Saison 2021/2022

Création de texte - spectacle Jeunesse
DU 19 AU 23 OCTOBRE 2021

Du mardi au samedi à 20h30 / Relâche jeudi 21 octobre au soir
Représentations scolaires les 21 et 22 octobre à 14h
Durée 1h
À voir dès 10 ans
 
 


Collaboration dramaturgie
Jean-Baptiste Evette

Collaboration à la mise en scène
Direction d’acteur
Redjep Mitrovitsa

Création lumières
Flore Marvaud

Création sonore
Arnaud Delannoy

Décors et accessoires
Julie Bossard

Régie lumière
Cédric Lasne

Photographie
Joseph Levadoux

Stagiaire assistant mise en scène
Paul Dussauze
 

Résidence de création
au Colombier
sur 2021-22
Avec le soutien
de la DRAC Île-de-France
 

Mercredi 20 octobre
Rencontre

Avec Simon Pitaqaj
et l'équipe de création
À l'issue de la représentation
 
Dans le cadre de sa résidence au Colombier, la Cie Liria présente
 
LE PRINCE
Librement inspiré de l’Adolescent de Dostoïevski
Adaptation, mise en scène, jeu Simon Pitaqaj
 
 

À l’âge de six ans, Arkadi est placé par ses parents dans un pensionnat où il reçoit une éducation d’élite.

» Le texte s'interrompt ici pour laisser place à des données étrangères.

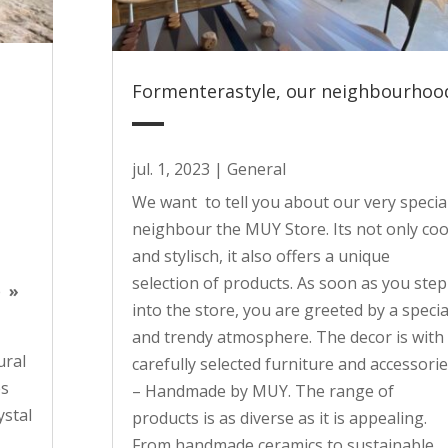
Formenterastyle, our neighbourhoo
jul. 1, 2023
|
General
We want to tell you about our very specia
neighbour the MUY Store. Its not only coo
and stylisch, it also offers a unique
selection of products. As soon as you step
he
»
into the store, you are greeted by a specia
and trendy atmosphere. The decor is with
ural
carefully selected furniture and accessori
es
– Handmade by MUY. The range of
ystal
products is as diverse as it is appealing.
From handmade ceramics to sustainable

Il y prend alors conscience de son statut de « bâtard» car sa différence sociale lui vaut d’être la risée de l’école. Durant son apprentissage, une idée émerge au fond de lui : devenir riche, afin d’être aussi puissant que son père. Il ne peut pas s’empêcher de mettre en parallèle son histoire et celle de son ami Moussa, enfant perturbateur, mais lui placé dans une école coranique.

 

NOTE D’INTENTION / Simon Pitaqaj

L’essence de cette création repose sur mon obsession au bout d’une quête, celle d’un personnage que je sens récurrent dans la bibliographie de Fédor Dostoïevski. Tout commence avec les Carnets du sous-sol écrits en 1864 : « L’homme du sous- sol », et se poursuit avec « l’homme ridicule » du Rêve d’un homme ridicule (1878). Ces deux hommes n’ont pas de nom, et leurs histoires se déroulent à vingt ans d’écart. Le premier a quarante ans, le second, soixante. Selon moi, les deux personnages ne font en réalité qu’un, et c’est d’ailleurs pour cela que dans mon adaptation du Rêve d’un homme ridicule le protagoniste est toujours dans son sous-sol. On ne connaît rien ou très peu de l’enfance et de l’adolescence de ce personnage récurrent. Cela m’a toujours obsédé ! Tout au long des créations de ces deux pièces, je me suis demandé quelle enfance avait-il eu pour devenir ce qu’il est ?! Quel est son prénom, son nom ? Avait-il une mère, un père, une sœur ou un frère ? Etait-il orphelin ? Allait-t-il à l’école ? Inconsciemment, dans le spectacle L’Homme du sous-sol, j’avais considéré mon personnage comme orphelin : « J’ai jamais pu dire pardon papa, je ne ferai plus ». Cette phrase m’a toujours interrogé ! Tout cela m’a tourmenté jusqu’à ce que je lise cet autre texte de Dostoïevski, l’Adolescent : se dessinent alors devant moi l’enfance et l’adolescence de cet homme ridicule du sous-sol, car pour moi le Prince Arkadi Dolgorouki a tous les traits de caractère du personnage que j’avais mis en scène jusque-là.

Mais fouiller son enfance n’était pas suffisant, il m’a semblé nécessaire de m’interroger sur sa filiation et notamment ce lien avec son, ou plutôt, ses pères. Qui sont-ils : légitime, illégitime ? Qui est sa mère ? Mon personnage était jusque-là orphelin, C’est l’Adolescent qui me donne la réponse : le Prince Arkadi a deux pères mais aucun des deux n’a voulu s’occuper de lui. Il n’a reçu aucune forme d’amour. C’est « pour son bien » que les deux pères ont préféré le mettre dans un pensionnat français à l’âge de 7 ans. C’est une enfance solitaire, enfermé sur lui-même, que vit Arkadi, qui interroge la raison même de son placement par ses pères. Était-ce vraiment pour son bien ou pour celui de ses parents ?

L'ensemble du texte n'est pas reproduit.